The only values that change in the headers of this device's WAVs are ChunkSize (at offset 4-7), the "fact" content I'm calling Subchunk2Content (at offset 78-81), and the Subchunk3Size (at offset 86-89). Again, this final variable is simply the size of the data in bytes, and other two variables should be derivable from it. In decimal, one can add 82 to Subchunk3Size to get ChunkSize, and one can multiply 1.953125 with Subchunk3Size to get Subchunk2Content.

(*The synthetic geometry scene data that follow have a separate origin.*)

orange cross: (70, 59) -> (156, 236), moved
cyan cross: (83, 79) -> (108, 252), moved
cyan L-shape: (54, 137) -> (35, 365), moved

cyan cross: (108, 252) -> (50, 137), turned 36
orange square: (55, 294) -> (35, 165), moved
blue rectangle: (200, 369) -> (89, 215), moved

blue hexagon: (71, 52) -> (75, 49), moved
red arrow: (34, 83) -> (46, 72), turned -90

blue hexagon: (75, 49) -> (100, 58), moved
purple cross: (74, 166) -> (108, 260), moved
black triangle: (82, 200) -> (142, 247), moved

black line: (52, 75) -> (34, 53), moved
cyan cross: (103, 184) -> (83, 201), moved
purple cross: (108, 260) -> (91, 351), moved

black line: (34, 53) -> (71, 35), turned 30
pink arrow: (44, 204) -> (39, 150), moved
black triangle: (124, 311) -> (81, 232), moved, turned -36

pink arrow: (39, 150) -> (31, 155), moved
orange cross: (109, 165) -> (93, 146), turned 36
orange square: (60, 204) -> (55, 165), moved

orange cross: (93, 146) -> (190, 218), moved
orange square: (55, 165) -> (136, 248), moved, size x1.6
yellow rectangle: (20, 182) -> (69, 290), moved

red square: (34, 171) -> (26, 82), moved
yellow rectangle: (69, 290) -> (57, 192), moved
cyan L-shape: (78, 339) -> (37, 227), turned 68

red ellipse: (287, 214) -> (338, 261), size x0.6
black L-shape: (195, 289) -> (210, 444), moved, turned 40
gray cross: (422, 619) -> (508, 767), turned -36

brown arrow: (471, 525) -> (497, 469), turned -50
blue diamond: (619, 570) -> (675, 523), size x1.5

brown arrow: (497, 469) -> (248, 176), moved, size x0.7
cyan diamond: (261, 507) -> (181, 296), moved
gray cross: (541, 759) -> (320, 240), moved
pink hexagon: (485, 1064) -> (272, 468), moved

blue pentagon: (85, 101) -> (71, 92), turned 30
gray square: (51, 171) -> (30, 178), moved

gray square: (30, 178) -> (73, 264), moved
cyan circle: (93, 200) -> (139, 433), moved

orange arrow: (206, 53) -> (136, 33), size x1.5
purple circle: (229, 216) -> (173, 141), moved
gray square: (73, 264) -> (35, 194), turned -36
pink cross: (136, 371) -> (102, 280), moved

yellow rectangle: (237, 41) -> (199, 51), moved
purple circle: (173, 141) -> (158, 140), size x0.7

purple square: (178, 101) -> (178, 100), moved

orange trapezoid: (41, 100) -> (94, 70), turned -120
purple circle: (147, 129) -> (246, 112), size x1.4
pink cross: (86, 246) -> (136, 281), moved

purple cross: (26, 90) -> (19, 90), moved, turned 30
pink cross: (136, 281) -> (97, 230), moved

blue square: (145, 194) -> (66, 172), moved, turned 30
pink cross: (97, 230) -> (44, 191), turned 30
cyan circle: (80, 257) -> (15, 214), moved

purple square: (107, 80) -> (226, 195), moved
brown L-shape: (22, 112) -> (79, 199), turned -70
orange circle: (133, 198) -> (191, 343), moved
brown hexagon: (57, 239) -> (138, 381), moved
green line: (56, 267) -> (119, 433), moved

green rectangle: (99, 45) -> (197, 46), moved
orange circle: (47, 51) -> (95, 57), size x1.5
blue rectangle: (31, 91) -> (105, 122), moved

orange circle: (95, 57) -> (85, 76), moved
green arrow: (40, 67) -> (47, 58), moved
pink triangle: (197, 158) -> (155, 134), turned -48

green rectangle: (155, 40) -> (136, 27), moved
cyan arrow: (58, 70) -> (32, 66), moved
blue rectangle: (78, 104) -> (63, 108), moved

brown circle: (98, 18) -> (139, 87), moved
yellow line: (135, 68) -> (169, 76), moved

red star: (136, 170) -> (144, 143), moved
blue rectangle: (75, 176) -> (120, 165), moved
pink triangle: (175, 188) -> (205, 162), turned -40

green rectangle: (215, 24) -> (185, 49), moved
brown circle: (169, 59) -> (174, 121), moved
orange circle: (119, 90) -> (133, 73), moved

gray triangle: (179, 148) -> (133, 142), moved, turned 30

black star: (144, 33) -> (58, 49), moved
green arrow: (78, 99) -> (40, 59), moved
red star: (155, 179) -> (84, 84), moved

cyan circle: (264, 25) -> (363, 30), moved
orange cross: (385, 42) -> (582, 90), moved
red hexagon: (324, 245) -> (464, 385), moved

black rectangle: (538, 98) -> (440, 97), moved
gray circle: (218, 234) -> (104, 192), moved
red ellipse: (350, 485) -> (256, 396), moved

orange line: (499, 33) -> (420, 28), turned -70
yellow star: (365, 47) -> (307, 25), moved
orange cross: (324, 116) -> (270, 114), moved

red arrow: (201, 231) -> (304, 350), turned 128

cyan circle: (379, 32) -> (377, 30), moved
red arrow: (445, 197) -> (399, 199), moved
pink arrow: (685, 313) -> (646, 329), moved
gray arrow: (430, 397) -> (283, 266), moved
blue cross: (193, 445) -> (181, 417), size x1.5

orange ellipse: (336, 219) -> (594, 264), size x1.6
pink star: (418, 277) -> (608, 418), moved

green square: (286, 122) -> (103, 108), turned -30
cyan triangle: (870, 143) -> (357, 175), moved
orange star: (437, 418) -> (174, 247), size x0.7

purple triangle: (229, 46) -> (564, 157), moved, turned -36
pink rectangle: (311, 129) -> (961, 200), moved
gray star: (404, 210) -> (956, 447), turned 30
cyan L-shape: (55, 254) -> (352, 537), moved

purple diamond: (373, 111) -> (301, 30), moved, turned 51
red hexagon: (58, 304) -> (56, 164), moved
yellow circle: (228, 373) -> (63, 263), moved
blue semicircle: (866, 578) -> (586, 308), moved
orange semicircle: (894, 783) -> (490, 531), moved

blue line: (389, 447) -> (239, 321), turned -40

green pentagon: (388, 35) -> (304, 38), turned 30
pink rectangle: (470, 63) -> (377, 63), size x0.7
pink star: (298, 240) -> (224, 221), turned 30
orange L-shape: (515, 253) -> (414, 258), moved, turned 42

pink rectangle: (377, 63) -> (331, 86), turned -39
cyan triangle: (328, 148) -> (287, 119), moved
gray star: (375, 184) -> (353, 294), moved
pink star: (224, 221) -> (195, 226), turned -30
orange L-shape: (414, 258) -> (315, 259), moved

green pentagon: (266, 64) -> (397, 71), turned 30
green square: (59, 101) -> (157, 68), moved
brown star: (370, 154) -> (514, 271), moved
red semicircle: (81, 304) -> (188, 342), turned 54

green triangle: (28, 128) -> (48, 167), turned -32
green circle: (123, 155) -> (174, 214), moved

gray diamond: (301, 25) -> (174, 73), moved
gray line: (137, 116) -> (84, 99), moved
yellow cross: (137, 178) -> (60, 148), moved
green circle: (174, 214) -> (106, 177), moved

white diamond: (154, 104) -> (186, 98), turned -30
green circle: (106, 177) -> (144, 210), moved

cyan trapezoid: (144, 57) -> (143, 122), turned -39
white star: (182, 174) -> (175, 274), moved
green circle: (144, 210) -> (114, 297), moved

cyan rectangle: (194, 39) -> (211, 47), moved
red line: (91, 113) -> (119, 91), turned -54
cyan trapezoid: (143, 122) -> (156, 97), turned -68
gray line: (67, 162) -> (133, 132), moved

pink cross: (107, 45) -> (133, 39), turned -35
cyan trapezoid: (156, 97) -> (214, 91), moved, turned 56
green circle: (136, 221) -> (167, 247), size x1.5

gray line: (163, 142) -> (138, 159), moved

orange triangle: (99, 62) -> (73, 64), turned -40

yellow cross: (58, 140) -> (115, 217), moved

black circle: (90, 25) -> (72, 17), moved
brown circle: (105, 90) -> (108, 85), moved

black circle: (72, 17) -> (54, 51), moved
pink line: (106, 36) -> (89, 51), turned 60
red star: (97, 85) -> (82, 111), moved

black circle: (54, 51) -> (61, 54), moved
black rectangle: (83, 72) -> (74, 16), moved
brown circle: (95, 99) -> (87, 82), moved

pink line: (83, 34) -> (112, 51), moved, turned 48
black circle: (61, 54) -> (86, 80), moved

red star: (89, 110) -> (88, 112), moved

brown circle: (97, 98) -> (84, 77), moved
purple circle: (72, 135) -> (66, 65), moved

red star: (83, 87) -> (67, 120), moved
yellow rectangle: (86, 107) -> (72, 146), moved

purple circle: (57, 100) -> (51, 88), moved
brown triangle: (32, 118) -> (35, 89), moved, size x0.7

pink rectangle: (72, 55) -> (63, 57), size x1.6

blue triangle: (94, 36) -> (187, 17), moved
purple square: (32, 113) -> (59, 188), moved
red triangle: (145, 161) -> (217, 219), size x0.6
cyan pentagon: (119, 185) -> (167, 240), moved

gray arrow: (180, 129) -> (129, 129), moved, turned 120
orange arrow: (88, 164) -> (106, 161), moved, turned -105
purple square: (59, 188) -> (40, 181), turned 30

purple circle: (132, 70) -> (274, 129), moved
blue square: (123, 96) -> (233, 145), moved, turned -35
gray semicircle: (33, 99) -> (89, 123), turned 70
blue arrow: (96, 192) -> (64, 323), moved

So, again, I have this headerless file that is 37355354 bytes long (0x0239FF5A). That would give a value of 37355436 (0x0239FFAC) for ChunkSize. A problem shows up when deriving Subchunk2Content. 37355354 * 1.953125 = 72959675.78125 which is not an integer. I tried to wing it anyway, rounding down to 72959675 (0x045946BB) then rounding up to 72959676 (0x045946BC). This was useless, both values gave me just the popping sound.
You'll notice that 37355354 is not a multiple of the nBlockAlign, 256. So it seems that something has been truncated, or perhaps necessary paddings have not been added. I suspect I must bring the data block up to the next multiple, which would be 37355520.
If this were a straightforward uncompressed file, I would already be doing just that. But I don't understand how the compression works, how I must handle the coefficients, whether I can just start adding 00's, or what. Also I am confused by the popping sounds... I would expect that if I just needed to add padding to the end of the file, it would play fine until I got there. If I need to pad the beginning, are 00's sufficient or do I need to work with the coefficients?
So, can anyone help me, or steer me in a useful direction from here? Any pointers would be appreciated.